[RECORD EXTRACTS Boundary: Start]

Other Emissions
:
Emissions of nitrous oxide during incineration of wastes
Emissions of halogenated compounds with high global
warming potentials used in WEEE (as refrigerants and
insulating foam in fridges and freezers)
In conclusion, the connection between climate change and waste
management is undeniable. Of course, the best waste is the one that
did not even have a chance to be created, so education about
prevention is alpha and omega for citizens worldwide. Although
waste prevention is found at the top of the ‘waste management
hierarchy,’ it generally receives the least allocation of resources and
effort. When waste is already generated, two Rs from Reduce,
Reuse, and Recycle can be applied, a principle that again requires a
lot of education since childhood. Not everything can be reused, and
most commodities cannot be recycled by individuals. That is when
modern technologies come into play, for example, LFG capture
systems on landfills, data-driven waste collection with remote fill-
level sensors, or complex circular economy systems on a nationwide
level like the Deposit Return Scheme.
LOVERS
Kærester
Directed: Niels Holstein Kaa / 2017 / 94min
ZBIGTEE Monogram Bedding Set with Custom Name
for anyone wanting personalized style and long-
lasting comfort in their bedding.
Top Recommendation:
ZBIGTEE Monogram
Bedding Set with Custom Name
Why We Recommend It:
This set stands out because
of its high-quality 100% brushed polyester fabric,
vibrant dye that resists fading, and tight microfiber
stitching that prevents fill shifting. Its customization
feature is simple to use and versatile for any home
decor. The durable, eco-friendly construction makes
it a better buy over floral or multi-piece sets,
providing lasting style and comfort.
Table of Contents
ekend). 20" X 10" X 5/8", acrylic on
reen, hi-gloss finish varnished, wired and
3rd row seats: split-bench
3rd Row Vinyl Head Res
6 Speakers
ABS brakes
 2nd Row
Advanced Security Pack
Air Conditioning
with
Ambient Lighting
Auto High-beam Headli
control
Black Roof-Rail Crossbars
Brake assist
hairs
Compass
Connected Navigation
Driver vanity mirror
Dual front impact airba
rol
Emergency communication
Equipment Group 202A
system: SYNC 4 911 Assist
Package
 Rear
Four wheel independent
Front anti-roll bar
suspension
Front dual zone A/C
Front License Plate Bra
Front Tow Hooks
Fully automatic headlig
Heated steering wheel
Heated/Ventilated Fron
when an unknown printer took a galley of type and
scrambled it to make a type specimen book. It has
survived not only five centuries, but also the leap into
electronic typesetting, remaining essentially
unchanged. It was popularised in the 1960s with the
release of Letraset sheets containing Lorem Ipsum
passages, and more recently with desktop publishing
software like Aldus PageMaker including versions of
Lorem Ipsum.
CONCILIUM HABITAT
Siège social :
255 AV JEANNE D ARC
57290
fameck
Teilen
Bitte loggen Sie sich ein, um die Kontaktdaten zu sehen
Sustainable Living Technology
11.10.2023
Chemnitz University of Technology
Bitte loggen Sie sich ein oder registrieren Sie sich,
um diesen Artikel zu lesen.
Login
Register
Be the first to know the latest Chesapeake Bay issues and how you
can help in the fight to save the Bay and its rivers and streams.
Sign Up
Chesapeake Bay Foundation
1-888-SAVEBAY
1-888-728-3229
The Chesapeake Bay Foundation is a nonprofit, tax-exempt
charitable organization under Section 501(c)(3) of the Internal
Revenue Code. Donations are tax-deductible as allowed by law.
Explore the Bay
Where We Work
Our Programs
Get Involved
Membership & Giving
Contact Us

[RECORD EXTRACTS Boundary: End]
[RECORD EXTRACTS Boundary: Start]

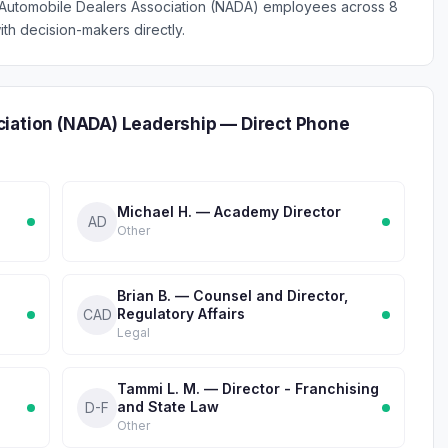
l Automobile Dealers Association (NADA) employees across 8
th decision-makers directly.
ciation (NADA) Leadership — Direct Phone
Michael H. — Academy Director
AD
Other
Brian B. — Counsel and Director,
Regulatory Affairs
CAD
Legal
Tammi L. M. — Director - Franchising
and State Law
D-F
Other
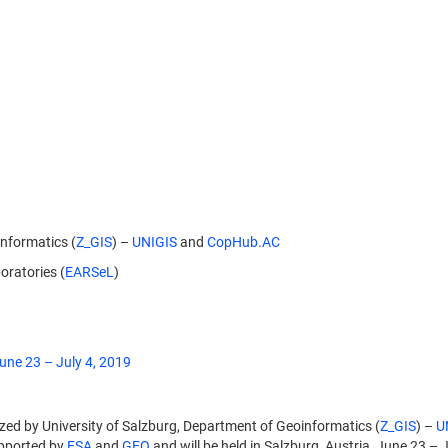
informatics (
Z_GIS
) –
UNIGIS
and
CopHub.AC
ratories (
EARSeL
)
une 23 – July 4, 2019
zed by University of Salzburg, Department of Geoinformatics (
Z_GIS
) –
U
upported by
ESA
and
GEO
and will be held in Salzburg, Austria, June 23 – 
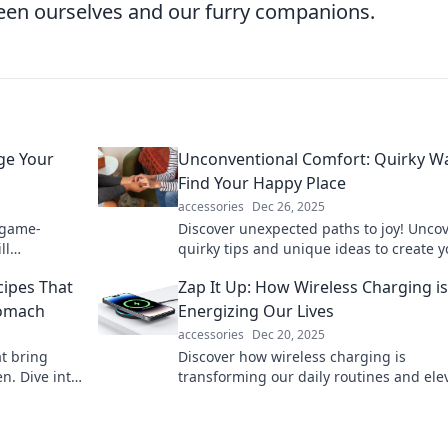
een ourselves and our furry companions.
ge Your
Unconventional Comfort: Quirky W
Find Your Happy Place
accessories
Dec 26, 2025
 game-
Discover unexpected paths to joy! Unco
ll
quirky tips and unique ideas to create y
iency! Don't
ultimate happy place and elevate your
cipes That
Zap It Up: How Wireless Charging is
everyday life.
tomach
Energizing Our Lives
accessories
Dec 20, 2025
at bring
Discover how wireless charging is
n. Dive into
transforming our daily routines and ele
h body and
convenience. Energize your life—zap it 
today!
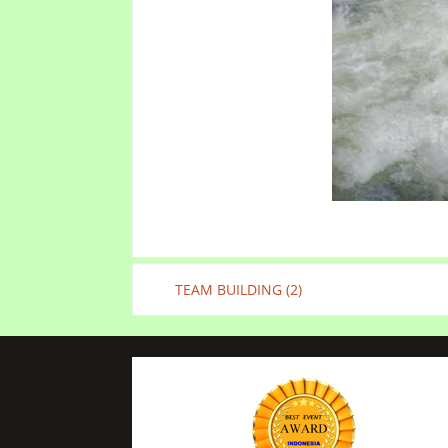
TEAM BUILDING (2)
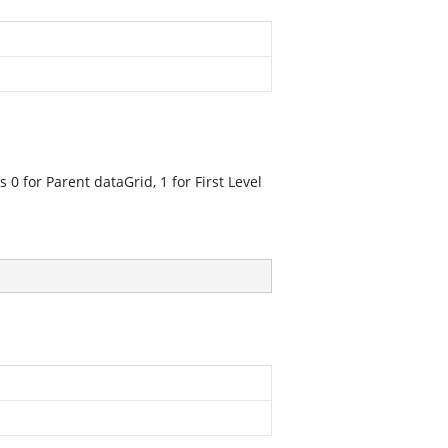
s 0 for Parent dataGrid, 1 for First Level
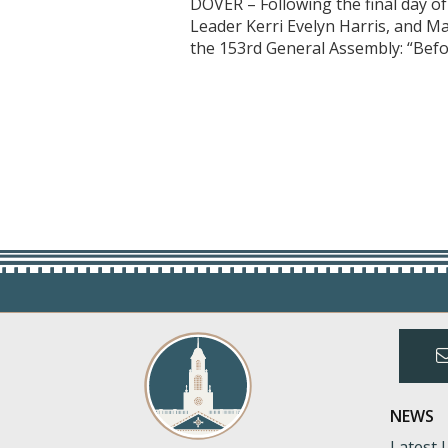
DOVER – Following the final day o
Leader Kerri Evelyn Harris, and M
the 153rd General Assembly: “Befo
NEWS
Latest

[RECORD EXTRACTS Boundary: End]

# [EXERCISE BRIEF]
Quote the listing above, but only from the line that shows "Table of Contents" through the line that shows "Front License Plate Bra".

# [RESULT OF THE EXERCISE]
Table of Contents
ekend). 20" X 10" X 5/8", acrylic on
reen, hi-gloss finish varnished, wired and
3rd row seats: split-bench
3rd Row Vinyl Head Res
6 Speakers
ABS brakes
 2nd Row
Advanced Security Pack
Air Conditioning
with
Ambient Lighting
Auto High-beam Headli
control
Black Roof-Rail Crossbars
Brake assist
hairs
Compass
Connected Navigation
Driver vanity mirror
Dual front impact airba
rol
Emergency communication
Equipment Group 202A
system: SYNC 4 911 Assist
Package
 Rear
Four wheel independent
Front anti-roll bar
suspension
Front dual zone A/C
Front License Plate Bra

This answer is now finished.